東海沉船城的刺骨寒意還沒從骨頭縫裡完全驅散,沈青囊剛用金針壓製完眾人殘留的晶蠱餘毒,懷中青銅漏刻的沙粒便已見底——沉船城母蟲雖被玄鐵鎖鏈暫時困住,但蟲腹內蟲卵孵化需‘腐骨瘴提煉的蠱引’,而雲夢澤金線蓮恰是中和此蠱引的唯一藥材。此前截獲的《丙字庫異域密約》殘頁曾標注‘雲夢澤藥田為蠱引原料地’,此刻求救信標到來,顯然是魏國忠故意截斷解藥供應鏈,想逼財武宗分兵,為沉船城主祭台爭取時間。陸九章看著案頭腐蝕的信標,突然想起失蹤的‘雲漠號’商隊——那批被劫的貨船中,正有三車待運至沉船城的金線蓮乾品,如今恐怕已被煉成瘴毒原料。那母蟲蠕動時分泌的幽藍粘液在甲板上凝結成的冰晶,此刻正隨著船身搖晃簌簌墜落。財武宗弟子們緊了緊衣領,袖口露出的皮膚上仍殘留著被蟲須掃過的青紫色印記,那仿佛能吸走生機的詭異吸力感,依舊讓眾人後頸汗毛倒豎。議事廳中央的青銅炭盆裡,三塊獸骨正燒得劈啪作響,卻驅不散空氣中那股淡淡的鹹腥味那是"黑鯨三號"沉船時,三百餘名弟子被母蟲消化液溶解後殘留的氣息。可根本沒時間讓他們緩口氣,新的求救信標裹挾著雲夢澤特有的潮濕水汽,像支淬毒的弩箭般釘穿艙門,重重砸在臨時議事案的案頭上,信標銅管裡滲出的黑色液珠,正緩慢腐蝕著花梨木桌麵,留下蜘蛛網狀的焦痕。

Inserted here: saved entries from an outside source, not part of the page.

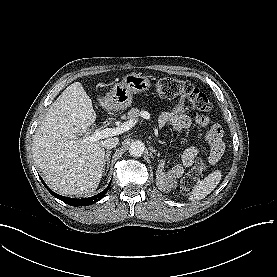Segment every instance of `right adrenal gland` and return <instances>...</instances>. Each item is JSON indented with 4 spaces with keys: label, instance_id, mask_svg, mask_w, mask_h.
Returning a JSON list of instances; mask_svg holds the SVG:
<instances>
[{
    "label": "right adrenal gland",
    "instance_id": "1",
    "mask_svg": "<svg viewBox=\"0 0 277 277\" xmlns=\"http://www.w3.org/2000/svg\"><path fill=\"white\" fill-rule=\"evenodd\" d=\"M110 154H111V151L107 150L105 154V160H104V167L106 166L107 169L109 168Z\"/></svg>",
    "mask_w": 277,
    "mask_h": 277
}]
</instances>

"雲夢澤急報!腐骨瘴異變,化黑雨!金線蓮苗......危矣!"送信的弟子單膝跪地,濕透的玄色勁裝緊貼著嶙峋的骨骼,本該是靛藍色的腰帶此刻已被黑色汙漬浸成墨色。他嘴唇發紫得如同凍僵的桑葚,每說一個字都牽動著胸腔的抽搐,當提到"金線蓮"三個字時,喉結劇烈滾動,像是有活物要從嗓子眼裡爬出來。水珠順著他額前的碎發滴落,在地麵彙成小小的水窪,那水裡漂浮著幾片指甲蓋大小的黑色鱗片,散發著一股混合了腐爛荷葉與鐵鏽的甜腥味。

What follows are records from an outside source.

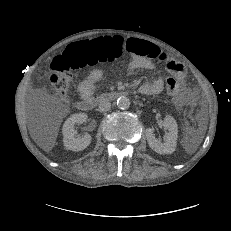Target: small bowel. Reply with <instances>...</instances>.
Wrapping results in <instances>:
<instances>
[{
	"label": "small bowel",
	"instance_id": "c3829d8e",
	"mask_svg": "<svg viewBox=\"0 0 231 231\" xmlns=\"http://www.w3.org/2000/svg\"><path fill=\"white\" fill-rule=\"evenodd\" d=\"M126 51L130 54L128 66L134 70H154V58L163 59V67L179 82L184 83L186 73L184 66L173 56H166L160 49L151 42L139 38H128L124 43ZM103 73L100 70H93L83 81L80 82L78 90L83 98L91 97L97 84L101 81ZM164 88L161 79L144 83L140 86V92L144 95L159 94Z\"/></svg>",
	"mask_w": 231,
	"mask_h": 231
}]
</instances>
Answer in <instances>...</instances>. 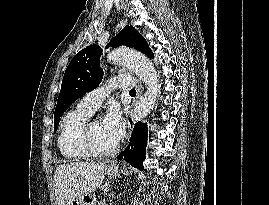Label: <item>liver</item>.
Here are the masks:
<instances>
[{
	"instance_id": "1",
	"label": "liver",
	"mask_w": 269,
	"mask_h": 205,
	"mask_svg": "<svg viewBox=\"0 0 269 205\" xmlns=\"http://www.w3.org/2000/svg\"><path fill=\"white\" fill-rule=\"evenodd\" d=\"M105 167V162L57 166L53 181L57 205H71L78 196L94 192L103 182Z\"/></svg>"
}]
</instances>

陸九章右手三指如鷹爪般抓起信箋,粗糙的麻紙邊緣在他指腹下微微蜷曲。目光如電般掃過那行潦草的字跡時,他瞳孔驟然收縮那墨跡在燈光下泛著詭異的金屬光澤,像是用摻了鐵粉的毒墨寫成。信紙上除了文字,還粘著幾片枯萎的蓮葉,暗綠色的葉麵布滿蟲蛀般的孔洞,葉脈間纏繞著頭發絲粗細的血紅細絲,在燭火映照下如同跳動的血管。他將信紙湊近鼻尖,那細絲竟像有生命般微微蠕動,隱約浮現出"契書"二字,條款裡"抗毒苗保底價一兩一株"的墨跡尚未乾透,卻在"不可抗力條款"處被某種粘稠液體暈染成模糊一片,仔細辨認可見"瘴毒汙染"四字的殘筆,仿佛被人用舌尖刻意舔舐過。

"好毒的"賬"!"陸九章五指突然收緊,指節泛白如玉石雕成的算珠。信紙在他掌心發出細脆的碎裂聲,化為齏粉的紙屑中,那幾根血紅細絲卻未斷絕,反而像燒紅的鐵絲般纏上他的指尖。"表麵讓利,暗藏"瘴毒汙染免賠"的陷坑!"他屈指一彈,絲線斷裂處濺出的血珠在空氣中凝成微型契約的虛影,"這是要逼藥農簽賣身契,更要抽乾我財武宗的銀錢周轉!"話音未落,掌心已騰起淡金色的內力火焰,將殘餘的血絲燒成灰燼,留下三枚焦黑的指印。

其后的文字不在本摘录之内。